Pemulihan harkat dan martabat korban kejahatan kemanusiaan ini, lanjut dia, penting untuk memastikan pidato kenegaraan Presiden Joko Widodo saat Hari Ulang Tahun Ke-77 RI menjadi bermakna. Pada pidato kenegaraan di DPR, Presiden Jokowi menyebut penyelesaian pelanggaran HAM berat masa lalu terus menjadi perhatian serius pemerintah. Rancangan Undang-Undang (RUU) Komisi Kebenaran dan Rekonsiliasi sedang dalam proses pembahasan.
Tindak lanjut atas temuan Komnas HAM juga masih terus berjalan. Bahkan, Presiden juga sudah menandatangani Keputusan Presiden (Keppres) Pembentukan Tim Penyelesaian Non-Yudisial Pelanggaran HAM Berat Masa Lalu. ”Pidato yang disampaikan oleh Presiden kemarin agar lebih bermakna dalam praktik atau operasionalnya,” ujar Amiruddin.
Kecewa
Aktivis HAM Papua dan pendamping korban Peristiwa Paniai, Younes Douw, menuturkan, peristiwa penembakan Paniai pada 7-8 Desember 2014 meninggalkan trauma mendalam bagi korban. Sebab, warga menyaksikan sendiri penembakan aparat terhadap sejumlah warga sipil. Akibat peristiwa itu, empat orang meninggal dunia dan 21 orang luka-luka.
Douw menerangkan, korban dan warga Paniai sebenarnya kecewa dengan proses penyidikan di Kejaksaan Agung. Kejaksaan Agung hanya menetapkan tersangka tunggal, yaitu IS, yang berperan sebagai perwira penghubung dalam peristiwa tersebut. Korban dan keluarga korban kasus Paniai kecewa pengungkapan kasus itu tidak bisa menggambarkan unsur sistematis dan rantai komando di lapangan.

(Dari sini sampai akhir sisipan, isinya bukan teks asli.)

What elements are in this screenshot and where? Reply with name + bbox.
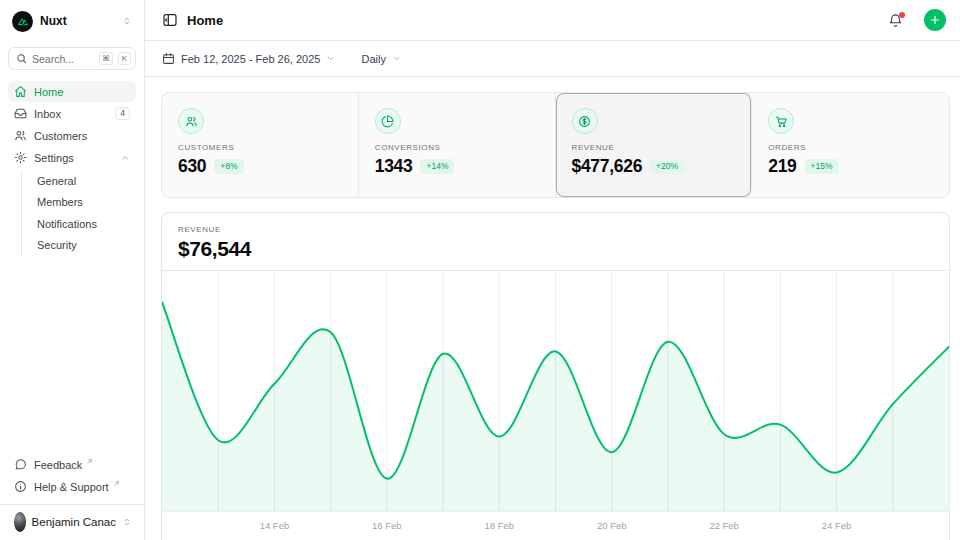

Mereka meyakini, sesuai dengan hasil penyelidikan Komnas HAM, tersangka tidak hanya satu orang. Karena kekecewaan itu, dia juga mengungkapkan bahwa korban dan keluarga korban kasus Paniai tidak akan ambil bagian dalam persidangan di Makassar.
”Kami dengan tegas menolak kasus ini sejak mereka (Kejaksaan Agung) menetapkan tersangka IS karena tidak sesuai dengan fakta lapangan. Kami juga tidak akan mendampingi dan menyaksikan pengadilan HAM kasus Paniai di Makassar,” ujar Douw.
Ajukan permohonan
Wakil Ketua LPSK Maneger Nasution menyampaikan, hingga saat ini belum ada rekomendasi dari penegak hukum ataupun Komnas HAM terkait dengan permohonan perlindungan saksi, saksi pelaku, dan korban dalam kasus Paniai. LPSK bisa saja melakukan terobosan, tetapi harus ada permintaan terlebih dulu dari aparat penegak hukum yang menangani perkara.

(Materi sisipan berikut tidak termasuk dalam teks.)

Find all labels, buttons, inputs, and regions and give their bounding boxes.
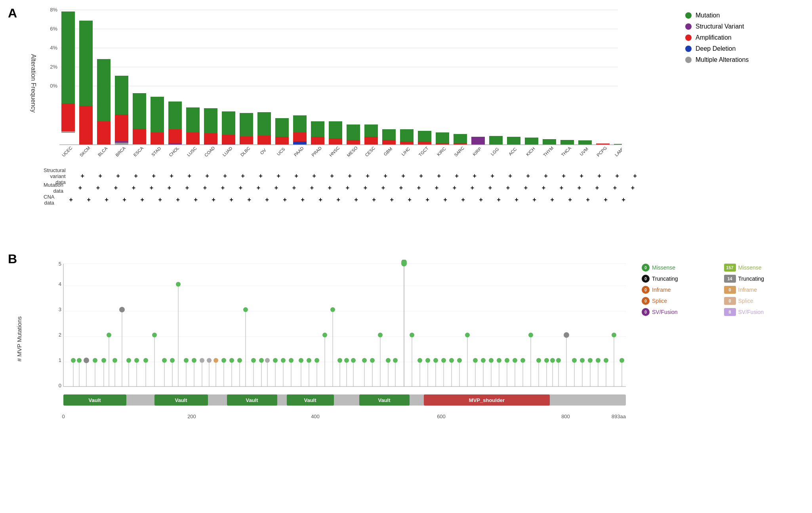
svg-point-180 [221,358,226,363]
svg-text:BLCA: BLCA [97,145,109,157]
svg-point-156 [126,358,131,363]
svg-rect-38 [240,113,253,136]
svg-rect-49 [329,121,342,138]
svg-rect-36 [222,135,235,144]
svg-text:PCPG: PCPG [596,145,608,158]
svg-rect-44 [293,115,307,132]
svg-point-210 [337,358,342,363]
svg-rect-63 [454,134,467,143]
svg-text:Vault: Vault [304,397,316,403]
svg-point-174 [200,358,204,363]
svg-point-273 [580,358,585,363]
svg-point-261 [536,358,541,363]
svg-text:ACC: ACC [508,147,518,157]
legend-item-truncating-left: 0 Truncating [642,275,718,283]
svg-text:TGCT: TGCT [417,145,429,157]
svg-text:HNSC: HNSC [328,145,341,158]
svg-rect-70 [560,140,574,145]
legend-dot-sv [685,23,692,30]
svg-rect-11 [61,11,75,103]
svg-text:8%: 8% [50,7,57,13]
svg-rect-13 [61,131,75,133]
svg-point-154 [119,307,125,312]
svg-point-192 [265,358,270,363]
y-axis-label-b: # MVP Mutations [16,276,23,402]
svg-point-221 [370,358,375,363]
legend-dot-inframe-l: 0 [642,286,650,294]
svg-rect-15 [79,106,93,145]
svg-text:GBM: GBM [383,146,393,157]
svg-rect-62 [436,143,449,145]
svg-text:R600C/H: R600C/H [392,260,412,261]
svg-rect-30 [186,107,200,132]
svg-rect-31 [186,132,200,145]
svg-point-245 [473,358,478,363]
svg-point-251 [497,358,501,363]
legend-b-left: 0 Missense 0 Truncating 0 Inframe 0 Spli… [642,264,718,319]
svg-rect-21 [115,141,128,143]
svg-rect-48 [311,137,324,145]
svg-point-184 [237,358,242,363]
svg-point-267 [556,358,561,363]
svg-point-255 [513,358,517,363]
svg-point-223 [378,333,383,337]
svg-rect-51 [347,124,360,140]
svg-point-160 [143,358,148,363]
legend-item-missense-left: 0 Missense [642,264,718,272]
svg-point-241 [457,358,462,363]
svg-text:200: 200 [187,413,196,419]
svg-point-182 [229,358,234,363]
svg-point-178 [213,358,218,363]
legend-item-splice-left: 0 Splice [642,297,718,305]
svg-point-214 [351,358,356,363]
svg-rect-12 [61,103,75,131]
svg-point-166 [170,358,175,363]
svg-point-186 [243,307,248,312]
legend-count-missense-r: 157 [724,264,736,272]
svg-text:UCEC: UCEC [61,145,73,158]
svg-point-235 [433,358,438,363]
svg-point-281 [612,333,616,337]
legend-dot-deepdel [685,46,692,52]
svg-rect-58 [400,142,414,145]
svg-text:1: 1 [59,357,61,363]
svg-point-164 [162,358,167,363]
svg-point-142 [77,358,82,363]
legend-a: Mutation Structural Variant Amplificatio… [685,12,796,67]
svg-text:5: 5 [59,261,61,267]
svg-rect-68 [525,138,538,145]
data-tracks: Structural variant data + + + + + + + + … [44,170,624,206]
svg-point-279 [604,358,608,363]
legend-item-inframe-right: 0 Inframe [724,286,801,294]
svg-text:BRCA: BRCA [114,145,127,158]
svg-point-271 [572,358,577,363]
svg-point-168 [176,282,181,287]
svg-rect-27 [168,101,182,129]
legend-dot-splice-l: 0 [642,297,650,305]
svg-point-285 [401,261,407,266]
svg-point-204 [315,358,319,363]
legend-item-inframe-left: 0 Inframe [642,286,718,294]
svg-text:MVP_shoulder: MVP_shoulder [469,397,505,403]
svg-point-202 [307,358,311,363]
svg-text:STAD: STAD [151,146,162,157]
svg-text:LIHC: LIHC [400,146,411,157]
svg-point-263 [544,358,549,363]
svg-text:PAAD: PAAD [293,146,305,157]
lollipop-chart-svg: 0 1 2 3 4 5 Vault Vault Vault Vault Vaul… [48,260,630,458]
svg-rect-25 [151,97,164,132]
track-mutation: Mutation data + + + + + + + + + + + + + … [44,182,624,193]
svg-text:4%: 4% [50,45,57,51]
svg-text:MESO: MESO [346,145,358,158]
svg-point-253 [505,358,509,363]
svg-rect-41 [257,136,271,145]
svg-text:Vault: Vault [88,397,101,403]
svg-rect-14 [79,21,93,106]
svg-text:0: 0 [62,413,65,419]
legend-b: 0 Missense 0 Truncating 0 Inframe 0 Spli… [642,264,800,319]
svg-point-219 [362,358,367,363]
svg-text:ESCA: ESCA [132,145,144,157]
legend-b-right: 157 Missense 14 Truncating 0 Inframe 0 S… [724,264,801,319]
legend-item-svfusion-right: 8 SV/Fusion [724,308,801,316]
svg-point-176 [207,358,212,363]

Dia juga menjelaskan, subyek hukum yang bisa dilindungi LPSK adalah saksi pelapor. Saksi pelapor harus memiliki sifat penting keterangan dalam peradilan pidana, memiliki catatan hasil analisis medis dan psikologis, serta rekam jejak kejahatan atau tindak pidana yang dilakukan pemohon. Selain itu, apakah saksi pelaku mau mengajukan sebagai justice collaborator atau saksi pelaku yang bekerja sama dengan aparat penegak hukum untuk mengungkap kejahatan. Syarat utama menjadi JC adalah bukan pelaku utama dalam perkara yang diungkap.
Saksi dan korban yang mengalami ancaman fisik dan psikis dari keluarganya juga bisa meminta perlindungan kepada LPSK. Permohonan bisa diajukan oleh pendamping, kuasa hukum, saksi atau korban sendiri, ataupun dari aparat penegak hukum.

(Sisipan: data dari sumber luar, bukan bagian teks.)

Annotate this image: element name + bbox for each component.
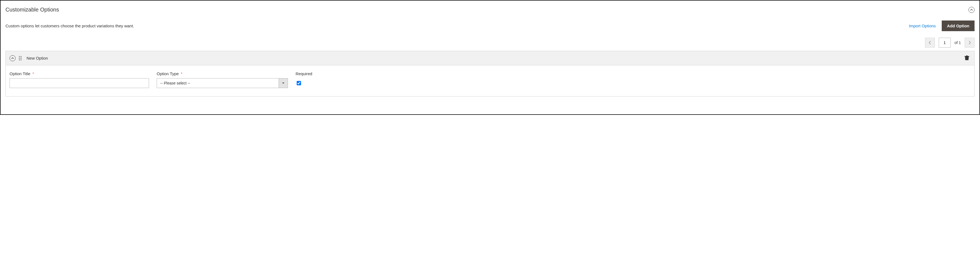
chevron-right-icon bbox=[968, 41, 971, 45]
chevron-up-icon bbox=[970, 8, 973, 11]
required-star-icon: * bbox=[33, 72, 34, 76]
option-block: New Option Option Title * Option Type * bbox=[5, 51, 975, 97]
section-header: Customizable Options bbox=[5, 0, 975, 18]
section-title: Customizable Options bbox=[5, 6, 59, 13]
add-option-button[interactable]: Add Option bbox=[942, 21, 975, 31]
chevron-up-icon bbox=[11, 57, 14, 60]
delete-option-button[interactable] bbox=[963, 54, 970, 62]
option-collapse-toggle[interactable] bbox=[10, 55, 16, 61]
option-type-dropdown-button[interactable] bbox=[278, 78, 288, 88]
trash-icon bbox=[964, 55, 969, 61]
import-options-link[interactable]: Import Options bbox=[909, 24, 936, 28]
page-number-input[interactable] bbox=[939, 38, 951, 48]
option-required-checkbox[interactable] bbox=[297, 81, 301, 85]
label-text: Required bbox=[296, 71, 312, 76]
section-description: Custom options let customers choose the … bbox=[5, 24, 134, 28]
pagination: of 1 bbox=[5, 36, 975, 51]
label-text: Option Title bbox=[10, 71, 30, 76]
section-collapse-toggle[interactable] bbox=[969, 7, 975, 13]
option-type-select[interactable]: -- Please select -- bbox=[157, 78, 288, 88]
customizable-options-panel: Customizable Options Custom options let … bbox=[0, 0, 980, 115]
option-type-selected: -- Please select -- bbox=[157, 78, 278, 88]
page-prev-button[interactable] bbox=[925, 38, 935, 48]
chevron-left-icon bbox=[929, 41, 931, 45]
page-of-label: of 1 bbox=[955, 40, 961, 45]
label-text: Option Type bbox=[157, 71, 179, 76]
required-star-icon: * bbox=[181, 72, 182, 76]
top-row: Custom options let customers choose the … bbox=[5, 18, 975, 36]
option-required-label: Required bbox=[296, 71, 312, 76]
caret-down-icon bbox=[282, 82, 285, 84]
option-required-field: Required bbox=[296, 71, 312, 88]
page-next-button[interactable] bbox=[965, 38, 975, 48]
option-title-input[interactable] bbox=[10, 78, 149, 88]
actions-right: Import Options Add Option bbox=[909, 21, 975, 31]
option-body: Option Title * Option Type * -- Please s… bbox=[6, 65, 974, 96]
option-type-label: Option Type * bbox=[157, 71, 288, 76]
option-name: New Option bbox=[27, 56, 48, 61]
option-type-field: Option Type * -- Please select -- bbox=[157, 71, 288, 88]
drag-handle-icon[interactable] bbox=[19, 56, 22, 61]
option-title-label: Option Title * bbox=[10, 71, 149, 76]
option-title-field: Option Title * bbox=[10, 71, 149, 88]
option-head: New Option bbox=[6, 51, 974, 65]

”Permohonan tidak harus diajukan dengan datang langsung. Bisa bersurat, bahkan melalui pesan singkat WA juga bisa. Nanti permohonan itu kami proses,” katanya.
Sementara itu, Koordinator Kontras, Fatia Maulidiyanti, mengatakan, wajar jika korban dan keluarga korban kecewa dengan proses hukum kasus Paniai. Penetapan tersangka tunggal dalam kasus ini disebutnya janggal. Hal ini jelas-jelas tidak memenuhi prinsip rantai komando dalam kejahatan kemanusiaan. Penetapan tersangka tunggal juga membuat pelaku gagal memenuhi unsur sistematis dan masif karena seolah-olah kejahatan dilakukan pelaku sendirian.
”Tidak mungkin pelanggaran HAM berat dilakukan satu orang saja. Tidak heran kalau teman-teman di Papua menolak pengadilan kasus Paniai ini,” kata Fatia.
Fatia berharap penegakan hukum bisa menyasar lebih menyeluruh dari pimpinan tertinggi TNI dan Polri pada saat kejadian. Ini untuk memenuhi unsur rantai komando dan kejahatan yang dilakukan secara sistematis. Jika kemudian yang ditetapkan sebagai tersangka hanya satu, seolah penegakan hukum hanya menjadi formalitas belaka. Pelanggaran HAM berat lalu terkesan seperti tindak pidana biasa. Sebab, penegakan hukumnya tak bisa mengungkap aktor intelektual dan aktor lapangan yang bertanggung jawab pada saat pelanggaran HAM berat dilakukan.
”Kami berharap keterangan saksi di persidangan nanti bisa mengungkap kebenaran materiil dari peristiwa Paniai. Sebenarnya sebelum sidang pun bisa dibongkar dakwaannya apabila ada yang membawa data baru pelaku. Proses tambahan ini bisa diajukan ke jaksa penuntut umum (JPU) Kejaksaan Agung,” ucap Fatia.
Senada dengan Amiruddin, Fatia juga berharap LPSK bisa proaktif memberikan perlindungan kepada saksi dan korban kasus Paniai. Sebab, berdasarkan pengalaman pendampingan Kontras pada saat persidangan kasus Tragedi Tanjung Priok 1984, korban dan saksi banyak yang merasa terintimidasi. Mereka merasa terancam karena pada saat persidangan ruangan dipenuhi oleh anggota TNI. Tak hanya saksi dan korban, majelis hakim juga ikut terintimidasi karena posisi TNI yang sangat kuat.
Dihubungi terpisah, Kepala Biro Hukum dan Humas Mahkamah Agung Sobandi mengatakan, belum ada tanggal pasti kapan kasus Paniai akan disidangkan. Saat ini, MA masih menunggu Presiden menandatangani Keputusan Presiden (Keppres) Hakim Ad Hoc HAM yang terpilih. Setelah keppres turun, baru MA akan menindaklanjuti dan menentukan komposisi majelis serta hari sidang pertama.